** Exercise requirements **
Repeat the data word for word and skip the pictures.

Saved data entries
■ ■ ■
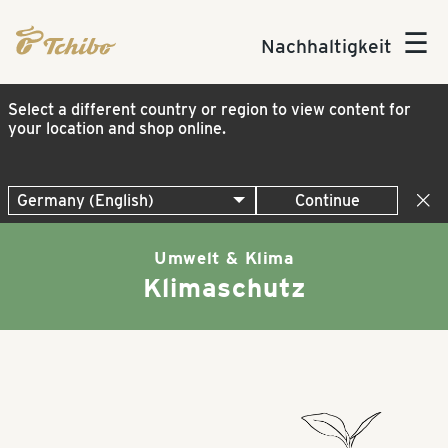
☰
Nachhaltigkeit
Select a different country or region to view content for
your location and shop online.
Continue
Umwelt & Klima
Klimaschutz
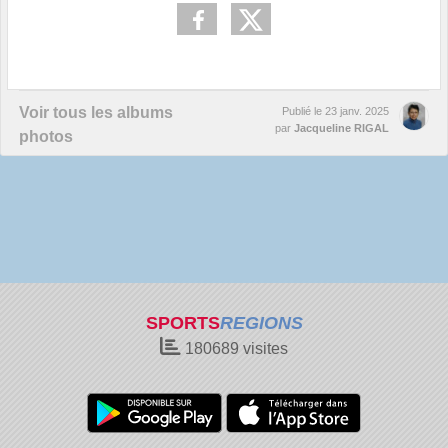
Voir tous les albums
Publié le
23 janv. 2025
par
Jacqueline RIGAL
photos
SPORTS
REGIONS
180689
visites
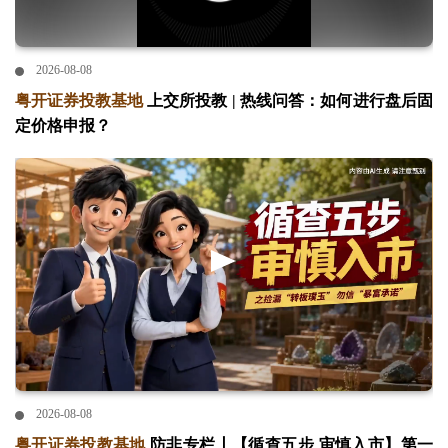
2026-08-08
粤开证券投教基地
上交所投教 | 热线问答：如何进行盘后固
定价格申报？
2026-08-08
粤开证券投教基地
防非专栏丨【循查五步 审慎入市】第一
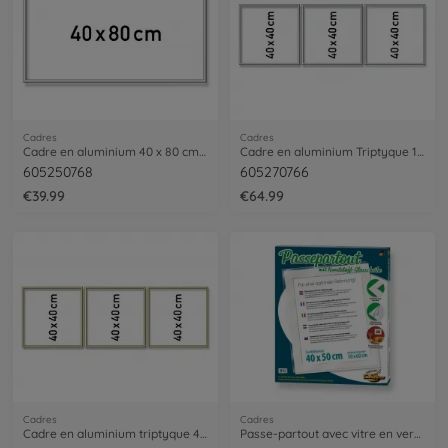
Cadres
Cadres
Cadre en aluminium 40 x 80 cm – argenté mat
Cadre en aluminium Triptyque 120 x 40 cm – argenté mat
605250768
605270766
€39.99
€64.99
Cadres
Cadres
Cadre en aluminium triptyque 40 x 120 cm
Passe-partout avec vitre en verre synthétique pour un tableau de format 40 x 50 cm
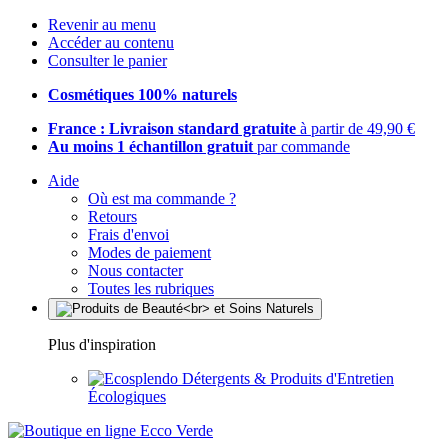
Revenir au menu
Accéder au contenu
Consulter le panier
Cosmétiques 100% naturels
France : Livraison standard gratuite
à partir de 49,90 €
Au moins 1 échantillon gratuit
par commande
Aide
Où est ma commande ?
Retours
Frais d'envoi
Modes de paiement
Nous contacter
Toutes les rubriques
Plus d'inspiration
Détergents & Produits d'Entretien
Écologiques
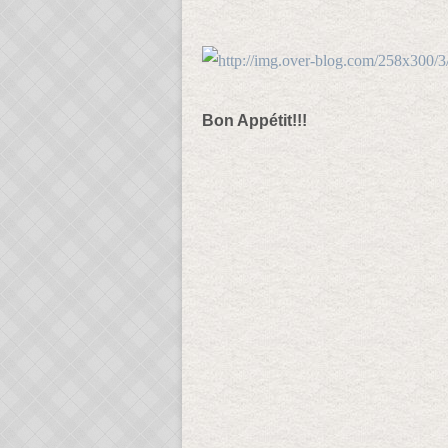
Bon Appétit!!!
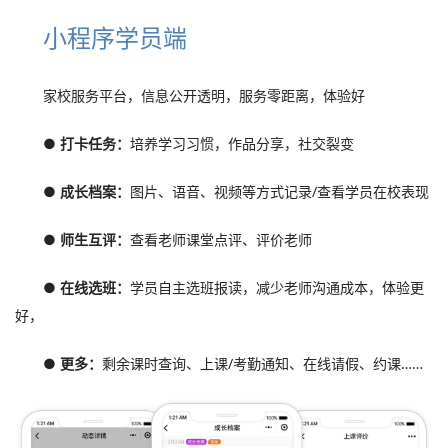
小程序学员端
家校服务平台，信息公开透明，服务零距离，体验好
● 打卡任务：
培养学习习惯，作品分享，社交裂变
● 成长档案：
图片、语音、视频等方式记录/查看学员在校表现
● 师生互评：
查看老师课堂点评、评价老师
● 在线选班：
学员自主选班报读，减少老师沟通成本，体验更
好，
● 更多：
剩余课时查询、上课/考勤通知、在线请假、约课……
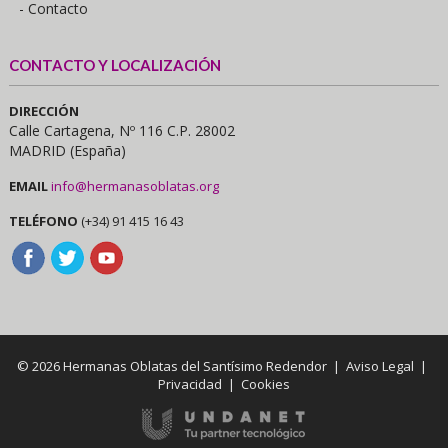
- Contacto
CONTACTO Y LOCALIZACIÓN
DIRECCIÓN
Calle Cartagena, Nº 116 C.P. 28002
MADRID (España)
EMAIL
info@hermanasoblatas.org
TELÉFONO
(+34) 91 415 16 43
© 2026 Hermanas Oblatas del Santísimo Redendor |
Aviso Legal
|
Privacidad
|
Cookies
■ ■ ■
** Exercise output **
☰
Nachhaltigkeit
Select a different country or region to view content for
your location and shop online.
Continue
Umwelt & Klima
Klimaschutz
Voir tous les albums
Publié le
23 janv. 2025
par
Jacqueline RIGAL
photos
SPORTS
REGIONS
180689
visites
2026-08-08
粤开证券投教基地
上交所投教 | 热线问答：如何进行盘后固
定价格申报？
2026-08-08
粤开证券投教基地
防非专栏丨【循查五步 审慎入市】第一
Cadres
Cadres
Cadre en aluminium 40 x 80 cm – argenté mat
Cadre en aluminium Triptyque 120 x 40 cm – argenté mat
605250768
605270766
€39.99
€64.99
Cadres
Cadres
Cadre en aluminium triptyque 40 x 120 cm
Passe-partout avec vitre en verre synthétique pour un tableau de format 40 x 50 cm
Revenir au menu
Accéder au contenu
Consulter le panier
Cosmétiques 100% naturels
France : Livraison standard gratuite
à partir de 49,90 €
Au moins 1 échantillon gratuit
par commande
Aide
Où est ma commande ?
Retours
Frais d'envoi
Modes de paiement
Nous contacter
Toutes les rubriques
Plus d'inspiration
Détergents & Produits d'Entretien
Écologiques
Bon Appétit!!!
小程序学员端
家校服务平台，信息公开透明，服务零距离，体验好
● 打卡任务：
培养学习习惯，作品分享，社交裂变
● 成长档案：
图片、语音、视频等方式记录/查看学员在校表现
● 师生互评：
查看老师课堂点评、评价老师
● 在线选班：
学员自主选班报读，减少老师沟通成本，体验更
好，
● 更多：
剩余课时查询、上课/考勤通知、在线请假、约课……
- Contacto
CONTACTO Y LOCALIZACIÓN
DIRECCIÓN
Calle Cartagena, Nº 116 C.P. 28002
MADRID (España)
EMAIL
info@hermanasoblatas.org
TELÉFONO
(+34) 91 415 16 43
© 2026 Hermanas Oblatas del Santísimo Redendor |
Aviso Legal
|
Privacidad
|
Cookies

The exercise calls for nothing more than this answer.